One Week After Warning of School Consolidations, AISD May Have Its First Target
Dobie Middle School low test scores create risk of TEA takeover
By Brant Bingamon, Fri., April 11, 2025
The press conference on April 4 at Dobie Middle School seemed like any other. It was arranged by local nonprofit Austin Voices for Education and Youth to celebrate the award of a million dollar grant for schools on the northeast side of town. The grant, known as a Promise Neighborhood grant and awarded by the U.S. Department of Education, will provide $1 million over the next two years to help kids with health care, food assistance, housing, and early education so they can do better in school.
The press conference took place in Dobie Middle School’s gym. Austin Voices’ executive director, Allen Weeks, acted as emcee. Students filled the bleachers. Elected officials spoke – County Judge Andy Brown, County Commissioner Brigid Shea, City Council Member Chito Vela, AISD Board President Lynn Boswell. Principal Roxanne Walker spoke. The school’s band and dance team performed. There were hugs and laughter when the program ended.
But just below the surface of the celebration lay a perceptible sense of anxiety and bitterness. The night before, Austin ISD had sent an email to Dobie Middle School’s parents, teachers, and staff, informing them that starting this August the school will either be handed over to a charter school organization or closed entirely.

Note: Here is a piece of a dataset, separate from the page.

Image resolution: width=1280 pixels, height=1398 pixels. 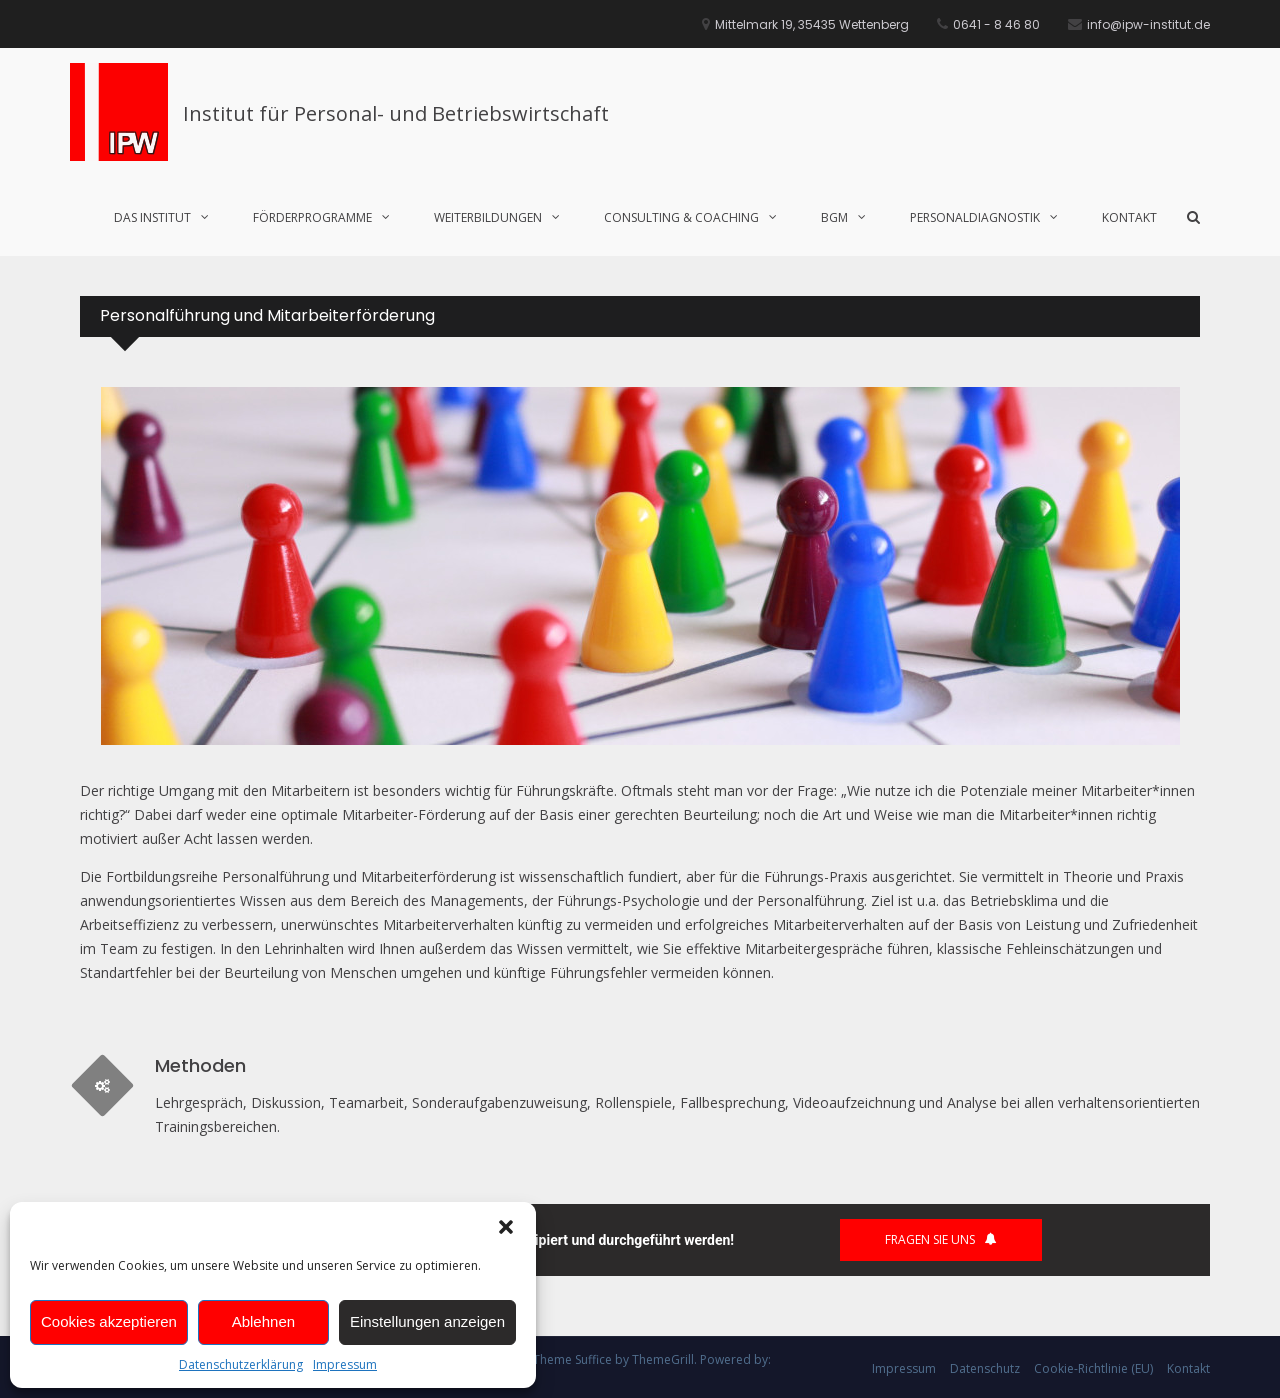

The email, attributed to AISD Assistant Superintendent Angel Wilson, said that if student test scores at Dobie don’t significantly improve by the end of next school year – May 2026 – the state, through the Texas Education Agency, will be able to take over the entire school district, just as it has Houston ISD. “This means that they could replace our current locally elected board of trustees with a TEA-appointed board of managers and potentially hire a superintendent of their choice,” the email stated. “This is not a risk the district is willing to take.”
The email laid out three options: allowing Dobie Middle School to be taken over by a charter school approved by TEA, starting this summer; temporarily closing Dobie for a year to “reimagine” it; or closing the school permanently. According to the email, if the district takes the first option, it won’t be able to guarantee that Dobie’s teachers and staff will keep their jobs. If the district chooses the second or third options, students will be reassigned to other middle schools. Superintendent Matias Segura later told reporters the district will make a decision on Dobie by the end of the month. Between now and then there will be meetings with the community and with Principal Walker. Parents and students will be able to express their thoughts at meetings of the board of trustees tonight (April 10), at a meeting at the school on April 14, and in direct contact with Assistant Superintendent Wilson.
AISD spokespeople had not answered our questions about the likelihood of Dobie’s permanent closure, especially considering that the district is studying the consolidation of small schools like it, as of press time.
The threat to Dobie comes after the school underperformed over the last several years. Texas requires schools to test students in grades three through eight, and at the end of some high school courses, using its yearly test, the State of Texas Assessments of Academic Readiness. The STAAR results are used to grade students, schools, and entire school districts. If a single school in a district gets a D or F for five years in a row, TEA can take over management of the district.
Dobie received an F from TEA for the first time in 2019. The agency didn’t release school ratings in the four years that followed – first because of the COVID-19 pandemic, then because of lawsuits challenging the legality of the STAAR accountability system. Superintendent Segura told local media in a meeting after the Dobie press conference that the district believed the STAAR results would continue to be delayed, giving AISD time to turn the school’s scores around. But on April 3, a Texas appeals court allowed the ratings to be released. TEA hasn’t yet released them but, according to a post on AISD’s website, the district has data showing that when it does Dobie will receive F’s, putting the local school system at risk of being taken over by the state.
The Chronicle asked Segura about the legitimacy of the STAAR accountability system, which has been criticized at this year’s legislative session by Democratic and Republican legislators. Segura did not condemn STAAR outright but said, “You’re going to see schools across the state that were previously a B, and then all of a sudden they’re an F. You know – same students, same teachers. So why is that?”
At the Dobie press conference hours earlier, Allen Weeks was the only speaker to address what he called the elephant in the room, saying that he was feeling what the audience was feeling. He reminded them, however, that Austin Voices successfully fought to save Webb Middle School and Reagan High School from closure over the last 15 years. He promised to fight to save Dobie too.
“I know we’ve got a system that is broken,” Weeks said. “And Dobie Middle School, along with dozens of other schools around the state, is caught in this game. So we’re going to be working as hard as we can for you as a community. We’re going to stand up for Dobie.”